The remainder of this paper is organized as follows. In Sect. 2, we describe influential researches related to tree-based incremental high utility pattern mining. In Sect. 3, we analyze characteristics of recent tree-based methods for incremental high utility pattern mining through experiments for performance evaluation with real datasets and study direction of improvements based on experimental results. Lastly, in Sect. 4, we summarize contributions of this paper.

2 Related Work

In this section, we describe two types of related studies: traditional frequent pattern mining and high utility pattern mining for static databases.

2.1 Frequent Pattern Mining

Apriori [1] and FP-Growth [3] are well-known BFS and DFS frequent pattern mining algorithms respectively. The former utilizes a candidate generation-and-test approach, which causes the performance degradation since this method makes a large number of candidates and requires multiple database scans. The latter conducts a series of mining processes through only two database scans without candidate generation by employing a divide-and-conquer manner. In general, FP-Growth-like algorithms outperform Apriori-based ones. In pattern mining, meanwhile, the anti-monotone property [1] is used for efficient mining. This suggests that if a pattern is not valid due to its smaller frequency than a given threshold, then its super patterns are not also valid. When an invalid pattern is found in mining processes, the pattern’s search space is can be eliminated, which improves mining efficiency. Therefore, satisfying this property is an essential criterion in pattern mining.

2.2 High Utility Pattern Mining

In utility mining, maintaining the anti-monotone property is not easy and Two-Phase [5] is the first algorithm that satisfies the property by applying the overestimation concept, called transaction weighted utilization (twu), to mining processes. This model generates candidates with no smaller overestimation values than a given threshold in the first phase and then identifies actual high utility patterns by computing their utility values through an additional database scan. Since the twu concept was suggested, although various static algorithms with the overestimation model have been developed, they are not appropriate for handling dynamic databases.
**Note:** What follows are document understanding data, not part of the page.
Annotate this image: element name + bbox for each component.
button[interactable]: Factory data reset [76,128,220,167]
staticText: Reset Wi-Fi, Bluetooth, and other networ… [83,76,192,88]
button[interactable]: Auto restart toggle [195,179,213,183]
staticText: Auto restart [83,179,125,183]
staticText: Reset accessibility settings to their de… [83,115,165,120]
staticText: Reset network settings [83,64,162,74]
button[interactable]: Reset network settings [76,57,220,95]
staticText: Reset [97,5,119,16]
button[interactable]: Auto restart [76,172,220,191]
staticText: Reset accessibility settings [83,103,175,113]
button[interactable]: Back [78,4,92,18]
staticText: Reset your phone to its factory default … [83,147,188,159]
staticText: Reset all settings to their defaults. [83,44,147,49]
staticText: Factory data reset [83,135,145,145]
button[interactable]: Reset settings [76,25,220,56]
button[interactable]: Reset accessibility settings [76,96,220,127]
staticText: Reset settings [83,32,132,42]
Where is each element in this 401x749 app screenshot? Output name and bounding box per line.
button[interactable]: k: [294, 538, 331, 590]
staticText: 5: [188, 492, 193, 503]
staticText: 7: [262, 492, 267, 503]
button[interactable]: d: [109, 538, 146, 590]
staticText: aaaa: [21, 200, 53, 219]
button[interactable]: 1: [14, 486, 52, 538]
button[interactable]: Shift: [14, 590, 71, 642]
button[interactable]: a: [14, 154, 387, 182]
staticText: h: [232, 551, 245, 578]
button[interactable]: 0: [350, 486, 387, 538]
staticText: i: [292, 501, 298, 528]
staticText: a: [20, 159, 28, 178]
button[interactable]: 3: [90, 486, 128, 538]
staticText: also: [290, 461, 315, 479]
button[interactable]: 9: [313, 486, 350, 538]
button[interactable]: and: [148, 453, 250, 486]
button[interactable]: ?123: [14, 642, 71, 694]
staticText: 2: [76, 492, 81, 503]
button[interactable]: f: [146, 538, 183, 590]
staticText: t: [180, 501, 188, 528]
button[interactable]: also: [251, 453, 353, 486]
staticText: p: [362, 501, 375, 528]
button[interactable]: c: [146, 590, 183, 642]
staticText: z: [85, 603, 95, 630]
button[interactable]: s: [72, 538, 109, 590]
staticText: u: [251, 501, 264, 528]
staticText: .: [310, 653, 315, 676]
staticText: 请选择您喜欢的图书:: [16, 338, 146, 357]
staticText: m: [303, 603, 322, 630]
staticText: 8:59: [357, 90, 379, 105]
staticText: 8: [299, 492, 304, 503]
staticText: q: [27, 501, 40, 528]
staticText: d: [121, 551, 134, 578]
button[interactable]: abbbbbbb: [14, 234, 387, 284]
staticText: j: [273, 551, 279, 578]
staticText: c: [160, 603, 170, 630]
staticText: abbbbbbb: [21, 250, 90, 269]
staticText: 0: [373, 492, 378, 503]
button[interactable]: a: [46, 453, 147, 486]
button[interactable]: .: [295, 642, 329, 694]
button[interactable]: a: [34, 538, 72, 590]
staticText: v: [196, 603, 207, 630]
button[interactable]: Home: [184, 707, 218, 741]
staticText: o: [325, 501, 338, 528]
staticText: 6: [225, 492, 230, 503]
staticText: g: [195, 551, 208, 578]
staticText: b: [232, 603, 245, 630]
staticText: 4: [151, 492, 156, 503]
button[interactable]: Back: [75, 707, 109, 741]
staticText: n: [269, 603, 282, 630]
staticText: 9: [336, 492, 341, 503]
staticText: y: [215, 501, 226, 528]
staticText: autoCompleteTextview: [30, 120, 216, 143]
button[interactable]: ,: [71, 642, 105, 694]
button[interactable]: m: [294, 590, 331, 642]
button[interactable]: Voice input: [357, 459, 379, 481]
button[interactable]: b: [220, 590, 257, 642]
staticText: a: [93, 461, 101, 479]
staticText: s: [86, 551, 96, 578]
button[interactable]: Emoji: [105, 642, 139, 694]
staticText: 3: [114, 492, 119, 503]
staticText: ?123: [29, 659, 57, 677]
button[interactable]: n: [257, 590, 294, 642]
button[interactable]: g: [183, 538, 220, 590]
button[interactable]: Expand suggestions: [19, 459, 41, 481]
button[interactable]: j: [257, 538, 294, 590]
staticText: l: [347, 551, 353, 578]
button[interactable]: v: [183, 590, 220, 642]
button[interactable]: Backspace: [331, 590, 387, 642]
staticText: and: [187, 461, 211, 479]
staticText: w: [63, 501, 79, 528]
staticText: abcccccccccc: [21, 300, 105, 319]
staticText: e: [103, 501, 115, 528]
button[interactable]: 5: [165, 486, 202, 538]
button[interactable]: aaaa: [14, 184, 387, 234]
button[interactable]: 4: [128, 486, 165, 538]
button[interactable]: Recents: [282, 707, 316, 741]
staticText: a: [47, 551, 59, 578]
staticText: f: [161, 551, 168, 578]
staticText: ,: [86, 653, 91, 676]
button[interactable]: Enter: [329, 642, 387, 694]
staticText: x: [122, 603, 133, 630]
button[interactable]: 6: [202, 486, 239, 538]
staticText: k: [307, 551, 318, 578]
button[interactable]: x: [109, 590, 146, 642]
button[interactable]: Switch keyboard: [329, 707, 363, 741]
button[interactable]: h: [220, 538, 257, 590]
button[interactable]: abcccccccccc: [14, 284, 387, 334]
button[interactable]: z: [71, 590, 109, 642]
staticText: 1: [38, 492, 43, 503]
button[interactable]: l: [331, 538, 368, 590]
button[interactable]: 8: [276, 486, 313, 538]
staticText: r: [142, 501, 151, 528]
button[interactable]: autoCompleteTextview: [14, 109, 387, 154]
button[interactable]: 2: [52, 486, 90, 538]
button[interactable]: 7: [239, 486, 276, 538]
3 Tree-Based Incremental High Utility Pattern Mining

In contrast to the previous static approaches where the whole mining processes have to be conducted whenever a target database is increased, incremental high utility pattern mining methods simply reflect new information to the current data structures for dealing with the dynamic database. In incremental high utility pattern mining, algorithms build global data structures with the original databases, generate candidate patterns, and identify actual high utility patterns from the candidates. After that, when new transaction information is added to the original databases, the incremental approaches update the data structures, optimize them, and conduct mining processes. Figure 1 shows a simple overall process of incremental high utility pattern mining. In the figure, there are two types of data, the original and incremented ones. As explained above, a set of high utility patterns is mined from the original data and then updated pattern results are extracted by handling only the incremented data.

Fig. 1.
figure 1

Simple overall process of incremental high utility pattern mining

FUP-HU [4] is an Apriori-based incremental high utility pattern mining algorithm and can reflect characteristics of real-world databases to pattern mining. However, this method requires a lot of database scans and operations. To address this issue, FP-Growth-based algorithms with tree data structures, IHUP [2] and HUPID [6], were proposed. IHUP applies the overestimation model of the Two-Phase algorithm [5] to its mining processes. For incremental high utility pattern mining, IHUP firstly constructs a tree data structure through a single database scan, extracts candidate patterns, and identifies actual high utility patterns from them with an additional scan. Although this algorithm mines valid patterns faster than the previous Apriori-based ones by utilizing the FP-Growth approach, it still generates a large number of candidates and consumes high computational time for the identification of actual patterns. To address this issue, HUPID extracts the fewer number of candidate patterns by reducing the overestimation values, through which it improves mining performance of tree-based incremental high utility pattern mining.

4 Performance Analysis

In this section, we evaluate mining performance of tree-based incremental high utility pattern mining algorithms, IHUP [2] and HUPID [6], in terms of runtime and the number of generated candidate patterns with the Chain-store dataset (http://cucis.ece.northwestern.edu/projects/DMS/MineBench.html), where real utility information is included. All performance experiments were conducted on an experimental environment with a 4.0 GHz Intel processor and 32 GB memory, running the 64bit Windows 7 OS. For the performance evaluation in an incremental environment, we first used only 20 % of the dataset, and then added each 20 % of the rest to the initial data. With the incremental data, we repeatedly constructed tree data structures of the algorithms, restructured them, and conducted mining processes.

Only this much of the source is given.